Deux types de négociation s’opposent, avec, entre les deux, toute une palette de nuances. D’un côté, la négociation compétitive repose sur une recherche du gain maximum au détriment de l’autre. Elle se vit comme un combat où à peu près tous les coups sont permis. Ici, le contrôle de l’information, le leadership, les stratégies offensives d’imposition font partie de la panoplie des techniques. Pas de place à la remise en question: pour réussir sans se perdre, le « bon négociateur » ne doit pas douter de sa supériorité mais bien cultiver un ego assassin. Notre modèle socio-économique a largement privilégié ce type de négociation, les gagnant-e-s sont glorifié-e-s, les perdant-e-s méprisé-e-s. Faut-il, pour se convaincre des effets délétères de ce modèle, pointer les impasses dans lequel il mène, la violence qu’il génère, son lot d’insatisfactions, de frustrations, de colère?

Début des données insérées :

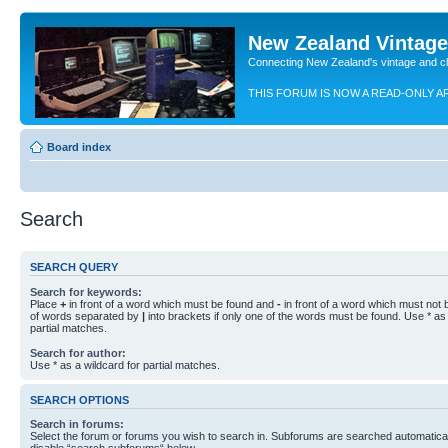
New Zealand Vintag
Connecting New Zealand's vintage and c
THIS FORUM IS NOW A READ-ONLY A
Board index
Search
SEARCH QUERY
Search for keywords:
Place
+
in front of a word which must be found and
-
in front of a word which must not b
of words separated by
|
into brackets if only one of the words must be found. Use * as 
partial matches.
Search for author:
Use * as a wildcard for partial matches.
SEARCH OPTIONS
Search in forums:
Select the forum or forums you wish to search in. Subforums are searched automaticall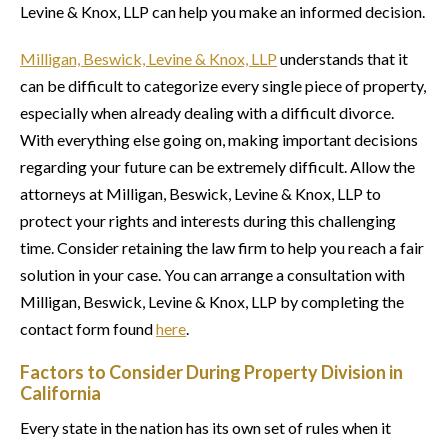
Levine & Knox, LLP can help you make an informed decision.
Milligan, Beswick, Levine & Knox, LLP
understands that it
can be difficult to categorize every single piece of property,
especially when already dealing with a difficult divorce.
With everything else going on, making important decisions
regarding your future can be extremely difficult. Allow the
attorneys at Milligan, Beswick, Levine & Knox, LLP to
protect your rights and interests during this challenging
time. Consider retaining the law firm to help you reach a fair
solution in your case. You can arrange a consultation with
Milligan, Beswick, Levine & Knox, LLP by completing the
contact form found
here
.
Factors to Consider During Property Division in
California
Every state in the nation has its own set of rules when it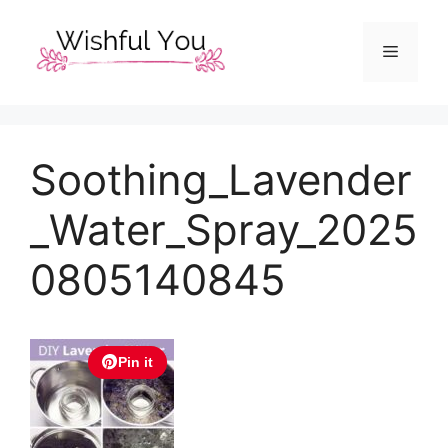
Skip
to
Menu
content
Soothing_Lavender
_Water_Spray_2025
0805140845
Pin it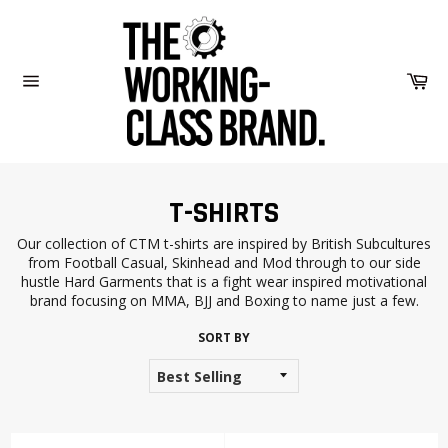
Skip
to
content
Car
Site
navigation
T-SHIRTS
Our collection of CTM t-shirts are inspired by British Subcultures
from Football Casual, Skinhead and Mod through to our side
hustle Hard Garments that is a fight wear inspired motivational
brand focusing on MMA, BJJ and Boxing to name just a few.
SORT BY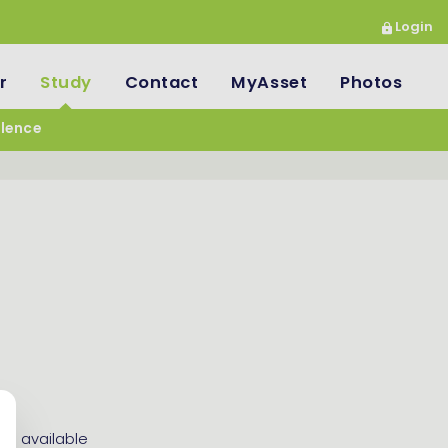
Login
r
Study
Contact
MyAsset
Photos
llence
es available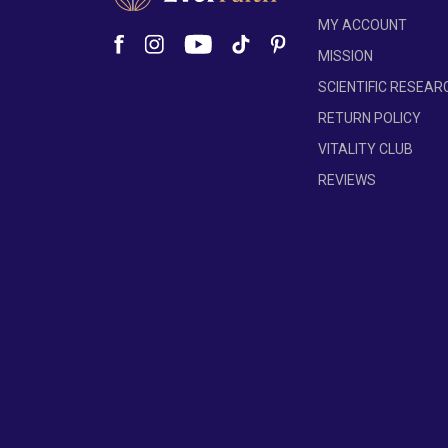
ensuring maximum potency and effectivene
MY ACCOUNT
We're committed to improving our formulas base
MISSION
on the batch, the number of capsules per bottl
SCIENTIFIC RESEAR
occupy. Despite these variations, each versio
refer to the product label for the most accurat
RETURN POLICY
VITALITY CLUB
REVIEWS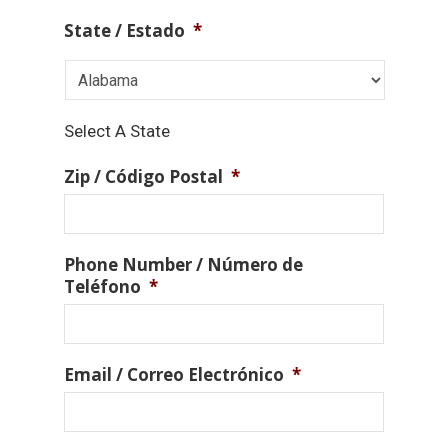
State / Estado
*
Select A State
Zip / Código Postal
*
Phone Number / Número de
Teléfono
*
Email / Correo Electrónico
*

De l’autre côté, la négociation coopérative vise un résultat final qui se doit d’être satisfaisant pour toutes les parties et demande de collaborer pour aboutir à une entente entre les protagonistes. Ici le dialogue s’établirait non pas pour prendre l’ascendant sur l’autre mais pour faire mutuellement connaissance et développer des relations de respect. L’idée est d’arriver ensemble à un but partagé, ce qui suppose du temps, de l’empathie, des stratégies d’intelligence collective permettant de balayer les préjugés et idées reçues, partir des apports de chacun-e pour sonder des impensés et construire des paradigmes nouveaux. Bref cela suppose des processus et/ou des qualités personnelles et sociales que le modèle dominant, centré sur la performance immédiate, n’a pas l’habitude de valoriser.

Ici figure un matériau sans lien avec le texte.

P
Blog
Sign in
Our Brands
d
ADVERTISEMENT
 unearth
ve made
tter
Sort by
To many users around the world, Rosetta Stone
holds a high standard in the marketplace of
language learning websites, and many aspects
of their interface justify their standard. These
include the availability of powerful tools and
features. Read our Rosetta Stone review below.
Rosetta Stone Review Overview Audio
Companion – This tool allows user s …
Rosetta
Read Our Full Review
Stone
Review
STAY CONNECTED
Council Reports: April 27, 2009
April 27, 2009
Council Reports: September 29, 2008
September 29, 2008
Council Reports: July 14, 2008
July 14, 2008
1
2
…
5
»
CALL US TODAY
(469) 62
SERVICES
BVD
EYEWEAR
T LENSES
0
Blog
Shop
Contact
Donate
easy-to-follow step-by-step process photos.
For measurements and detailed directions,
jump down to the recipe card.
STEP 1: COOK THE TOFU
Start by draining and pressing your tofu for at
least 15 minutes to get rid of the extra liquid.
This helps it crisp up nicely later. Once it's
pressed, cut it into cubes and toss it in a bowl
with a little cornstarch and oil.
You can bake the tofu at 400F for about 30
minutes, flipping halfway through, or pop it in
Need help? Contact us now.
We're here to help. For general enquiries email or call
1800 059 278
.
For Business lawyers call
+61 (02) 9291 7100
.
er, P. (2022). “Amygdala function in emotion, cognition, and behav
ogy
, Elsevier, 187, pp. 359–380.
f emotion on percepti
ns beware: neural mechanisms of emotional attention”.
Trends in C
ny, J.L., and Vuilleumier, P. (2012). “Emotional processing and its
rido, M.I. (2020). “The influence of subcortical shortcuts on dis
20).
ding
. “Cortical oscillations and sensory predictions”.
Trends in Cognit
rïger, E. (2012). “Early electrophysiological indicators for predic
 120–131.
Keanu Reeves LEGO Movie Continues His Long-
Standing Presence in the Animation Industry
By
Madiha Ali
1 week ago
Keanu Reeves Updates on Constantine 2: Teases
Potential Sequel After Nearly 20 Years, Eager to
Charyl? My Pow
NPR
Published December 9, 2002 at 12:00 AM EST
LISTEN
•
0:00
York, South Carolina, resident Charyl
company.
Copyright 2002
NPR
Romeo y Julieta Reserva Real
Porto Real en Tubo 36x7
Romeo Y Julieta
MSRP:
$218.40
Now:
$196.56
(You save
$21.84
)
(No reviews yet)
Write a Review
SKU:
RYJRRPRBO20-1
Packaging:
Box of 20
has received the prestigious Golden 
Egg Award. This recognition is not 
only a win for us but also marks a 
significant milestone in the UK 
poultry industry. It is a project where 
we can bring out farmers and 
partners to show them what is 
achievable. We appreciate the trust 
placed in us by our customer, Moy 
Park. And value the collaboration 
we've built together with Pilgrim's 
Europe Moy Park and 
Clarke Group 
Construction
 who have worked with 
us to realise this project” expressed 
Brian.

En invitant Stéphanie Demoulin à ce Midi du Librex, nous souhaitons ouvrir le débat : au-delà des conseils pratiques pour améliorer nos capacités personnelles à négocier, comment nous y retrouver lorsque nous sommes embarqué-e-s bon gré mal gré dans des situations de conflits sur le plan citoyen? Peut-on rectifier ce modèle qui produit tant de laissé-e-s pour compte? Que faut-il entreprendre, individuellement et collectivement, pour valoriser des pratiques qui réconcilient éthique sociale et exigences de résultats de type économique? Dans quelle mesure la compréhension des mécanismes régissant les interactions entre les individus permet-elle de les influencer? Et en quoi la démarche de libre examen, qui prône la remise en question, permet-elle accroître les capacités de négociation dans un jeu coopératif?
Quoi? Midi littéraire ; de réflexion et d’échanges
Quand? le mardi 3 juin 2014
Heure? de 12h15 à 14h30
Où? Maison de la Solidarité, 66 rue Coenraets à 1060 Bruxelles
Droit d’entrée? 5 euros (lunch et boissons compris)
Pour nous permettre de vous nourrir dignement, merci de réserver au 02/535 06 78 ou via info@centrelibrex.be.
Stéphanie DEMOULIN est professeure de psychologie à l’Université catholique de Louvain. Ses enseignements et recherches portent sur les relations intergroupes (stéréotypes, préjugés et discriminations) et sur la gestion de conflits. Psychologie de la négociation, éd. Margala, 2014.